Well I don’t give it all away, if that’s what you mean.
You eat lunches at park benches.
Only when I have to chat with riff raff such as yourself, Timbo.
I’ll be in to see the Mick within a week.
Don’t wait any longer than that or we’ll have to blow the whistle on you. We can’t go on this way much longer. Business has been too damn good for comfort.
Harold gets to his feet and puts his empty sandwich bag into a trash barrel.

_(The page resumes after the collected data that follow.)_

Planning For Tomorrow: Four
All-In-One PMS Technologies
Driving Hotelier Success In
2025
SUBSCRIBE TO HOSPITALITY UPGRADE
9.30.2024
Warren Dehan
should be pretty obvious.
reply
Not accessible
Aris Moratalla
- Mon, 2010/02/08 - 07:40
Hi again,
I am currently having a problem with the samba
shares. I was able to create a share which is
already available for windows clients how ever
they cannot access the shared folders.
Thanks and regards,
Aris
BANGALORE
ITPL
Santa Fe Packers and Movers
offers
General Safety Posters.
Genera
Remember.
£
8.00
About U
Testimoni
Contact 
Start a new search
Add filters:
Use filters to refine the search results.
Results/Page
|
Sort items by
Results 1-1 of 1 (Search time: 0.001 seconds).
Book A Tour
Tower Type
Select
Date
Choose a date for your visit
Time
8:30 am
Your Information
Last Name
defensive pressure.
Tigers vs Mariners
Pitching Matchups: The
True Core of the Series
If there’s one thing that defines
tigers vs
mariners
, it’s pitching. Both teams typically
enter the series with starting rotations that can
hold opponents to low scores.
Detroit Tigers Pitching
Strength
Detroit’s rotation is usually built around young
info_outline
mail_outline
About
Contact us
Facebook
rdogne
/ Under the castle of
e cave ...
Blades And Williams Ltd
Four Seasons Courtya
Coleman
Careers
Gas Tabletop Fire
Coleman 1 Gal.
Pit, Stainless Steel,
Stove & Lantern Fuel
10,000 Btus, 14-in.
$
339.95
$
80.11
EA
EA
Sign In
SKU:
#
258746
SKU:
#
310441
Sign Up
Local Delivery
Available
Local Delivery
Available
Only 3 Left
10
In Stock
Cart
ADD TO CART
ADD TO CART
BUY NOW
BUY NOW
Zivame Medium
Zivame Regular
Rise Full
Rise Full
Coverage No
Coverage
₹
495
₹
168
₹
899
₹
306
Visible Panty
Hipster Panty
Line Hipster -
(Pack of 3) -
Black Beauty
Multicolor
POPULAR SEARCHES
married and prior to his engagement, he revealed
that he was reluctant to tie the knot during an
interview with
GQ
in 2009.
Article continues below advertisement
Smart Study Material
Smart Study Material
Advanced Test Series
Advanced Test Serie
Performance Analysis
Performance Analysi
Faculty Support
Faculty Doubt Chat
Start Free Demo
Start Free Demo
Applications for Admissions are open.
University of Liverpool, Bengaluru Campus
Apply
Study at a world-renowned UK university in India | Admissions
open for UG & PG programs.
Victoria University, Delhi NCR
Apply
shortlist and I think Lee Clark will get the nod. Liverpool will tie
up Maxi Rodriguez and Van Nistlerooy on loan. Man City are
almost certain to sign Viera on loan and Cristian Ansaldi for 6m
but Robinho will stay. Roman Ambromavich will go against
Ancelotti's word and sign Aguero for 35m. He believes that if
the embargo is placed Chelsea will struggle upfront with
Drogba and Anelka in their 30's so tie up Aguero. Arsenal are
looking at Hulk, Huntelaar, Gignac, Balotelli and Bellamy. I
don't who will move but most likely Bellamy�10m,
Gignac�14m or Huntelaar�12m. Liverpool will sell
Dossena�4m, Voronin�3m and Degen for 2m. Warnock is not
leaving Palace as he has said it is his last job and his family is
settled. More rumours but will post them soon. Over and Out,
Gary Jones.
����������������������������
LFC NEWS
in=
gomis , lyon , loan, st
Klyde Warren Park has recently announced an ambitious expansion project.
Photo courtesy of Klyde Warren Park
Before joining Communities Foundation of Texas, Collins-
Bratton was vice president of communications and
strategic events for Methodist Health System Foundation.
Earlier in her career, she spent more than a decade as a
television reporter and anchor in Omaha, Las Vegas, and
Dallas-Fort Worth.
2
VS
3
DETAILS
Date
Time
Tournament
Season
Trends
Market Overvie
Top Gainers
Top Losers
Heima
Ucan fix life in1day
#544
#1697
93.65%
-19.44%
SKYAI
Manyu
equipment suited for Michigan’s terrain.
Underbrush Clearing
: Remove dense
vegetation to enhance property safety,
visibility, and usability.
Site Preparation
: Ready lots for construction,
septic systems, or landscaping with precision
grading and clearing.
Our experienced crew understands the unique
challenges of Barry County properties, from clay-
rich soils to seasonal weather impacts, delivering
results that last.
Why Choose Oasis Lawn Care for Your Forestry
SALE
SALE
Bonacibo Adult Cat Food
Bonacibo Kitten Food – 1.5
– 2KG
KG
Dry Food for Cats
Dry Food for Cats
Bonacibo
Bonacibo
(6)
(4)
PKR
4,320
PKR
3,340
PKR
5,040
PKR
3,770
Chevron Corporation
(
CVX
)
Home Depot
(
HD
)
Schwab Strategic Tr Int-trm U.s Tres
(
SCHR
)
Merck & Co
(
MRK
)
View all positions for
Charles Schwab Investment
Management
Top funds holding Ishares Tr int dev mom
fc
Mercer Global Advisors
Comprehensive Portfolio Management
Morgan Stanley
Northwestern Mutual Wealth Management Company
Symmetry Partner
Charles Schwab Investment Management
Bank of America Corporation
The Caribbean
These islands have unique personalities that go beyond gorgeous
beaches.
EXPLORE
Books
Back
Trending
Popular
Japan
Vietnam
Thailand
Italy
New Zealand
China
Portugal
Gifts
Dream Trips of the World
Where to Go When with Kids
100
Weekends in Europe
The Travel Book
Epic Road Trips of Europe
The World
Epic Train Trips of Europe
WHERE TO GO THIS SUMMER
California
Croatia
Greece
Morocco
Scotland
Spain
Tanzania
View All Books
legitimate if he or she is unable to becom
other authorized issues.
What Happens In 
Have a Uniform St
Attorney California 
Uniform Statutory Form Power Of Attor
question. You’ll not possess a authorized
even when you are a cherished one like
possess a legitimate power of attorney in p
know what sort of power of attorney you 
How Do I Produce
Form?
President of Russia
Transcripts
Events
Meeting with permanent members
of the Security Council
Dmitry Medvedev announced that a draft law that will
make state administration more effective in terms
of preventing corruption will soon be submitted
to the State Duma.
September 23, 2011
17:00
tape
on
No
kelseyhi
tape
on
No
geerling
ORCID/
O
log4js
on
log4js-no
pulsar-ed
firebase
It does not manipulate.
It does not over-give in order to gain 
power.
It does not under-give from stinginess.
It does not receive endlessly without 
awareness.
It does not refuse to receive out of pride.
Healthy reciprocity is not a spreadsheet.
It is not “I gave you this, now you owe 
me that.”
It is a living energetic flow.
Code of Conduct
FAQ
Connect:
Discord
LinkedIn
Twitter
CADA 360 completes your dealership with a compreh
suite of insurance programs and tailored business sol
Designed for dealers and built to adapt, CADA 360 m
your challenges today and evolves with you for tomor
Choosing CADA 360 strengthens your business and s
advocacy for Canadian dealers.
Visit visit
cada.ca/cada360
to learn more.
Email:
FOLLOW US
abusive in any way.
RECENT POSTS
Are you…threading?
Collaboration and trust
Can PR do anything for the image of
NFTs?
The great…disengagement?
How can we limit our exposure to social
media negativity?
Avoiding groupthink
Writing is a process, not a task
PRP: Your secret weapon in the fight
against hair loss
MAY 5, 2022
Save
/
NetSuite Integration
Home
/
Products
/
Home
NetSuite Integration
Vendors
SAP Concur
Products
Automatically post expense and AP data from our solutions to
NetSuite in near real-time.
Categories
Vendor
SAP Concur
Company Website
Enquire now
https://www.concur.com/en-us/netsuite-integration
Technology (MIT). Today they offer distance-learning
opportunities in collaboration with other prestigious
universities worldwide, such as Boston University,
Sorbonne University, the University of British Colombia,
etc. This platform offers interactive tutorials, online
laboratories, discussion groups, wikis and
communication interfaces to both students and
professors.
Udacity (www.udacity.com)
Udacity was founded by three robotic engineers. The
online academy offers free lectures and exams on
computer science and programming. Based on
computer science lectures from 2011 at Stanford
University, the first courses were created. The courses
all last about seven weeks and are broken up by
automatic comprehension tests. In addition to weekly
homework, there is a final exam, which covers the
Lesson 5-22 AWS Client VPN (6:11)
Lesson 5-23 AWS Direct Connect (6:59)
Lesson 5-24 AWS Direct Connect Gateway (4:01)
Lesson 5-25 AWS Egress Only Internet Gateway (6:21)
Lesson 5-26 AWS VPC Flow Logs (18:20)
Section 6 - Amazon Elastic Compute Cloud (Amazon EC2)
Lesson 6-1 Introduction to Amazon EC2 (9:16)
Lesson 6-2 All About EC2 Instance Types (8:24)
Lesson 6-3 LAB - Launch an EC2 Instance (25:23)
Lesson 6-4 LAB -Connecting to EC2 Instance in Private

I’ve got to have coffee before I hit the street. See you later, Timbo.
CHAPTER 2
Now, across the way a black man in a suit and felt hat stands at the doorway of the post office building holding, face out, a copy of the Watchtower Magazine. A black guy. Jesus. What happened there. He must have gone all the way down to come up with that. Walking on thin ice with that one. They yell and confess and testify and all that stuff to get it going again. That lonely walk back from nowhere to nowhere. A statue for my thoughts. No, he moved. By God, he sold one. He’s actually moving. In all the years I’ve never seen one of those things sold. A black guy doing that. Going it alone. No race hassle. A personal salvation with no brothers and sisters and no community involvement. The last of the one liners. The black man bends down and takes another magazine from a briefcase at his feet and holds it in position again. A statue for my eyes. Waiting for me to pass. Or anyone. There with his testicles hanging over his socks. All day waiting to save a soul. Maybe two, three a day. Selling souls like selling ads.
I’ll walk the rounds with you some one of these days,
I said to Harold that day.
You do that. I’d love to have you, Tim. Catch me some morning around ten o’clock.
Okay.
It didn’t happen.
Take it easy now.
You know me.
Harold had picked up his briefcase and walked down the sidewalk toward Seventh Street.
Attaché cases, briefcases. The professionals always carried them. Now everybody carries them. Badges of honor. Harold never uses his except for when he carries lunch in it. Stuffs his ad copy in his jacket pockets. The black guy thinks he’s hot stuff with his briefcase. Gives him that respectable look. Gets his kicks out of the look. It’s all an act, anyway. Why not use a prop? The whole thing’s a scam for himself. Trying to kid himself, building a whole new person for himself to believe in. Why not. What the heck, no one else knows the difference. For a black guy it’s easier. No one gives a damn, anyway. His blackness already sets him in a totally different scene. No matter what he wears, he’s already marked for a difference, so what’s a little more, like a crazy hat or tie or shoes or hairdo or briefcase or whatever.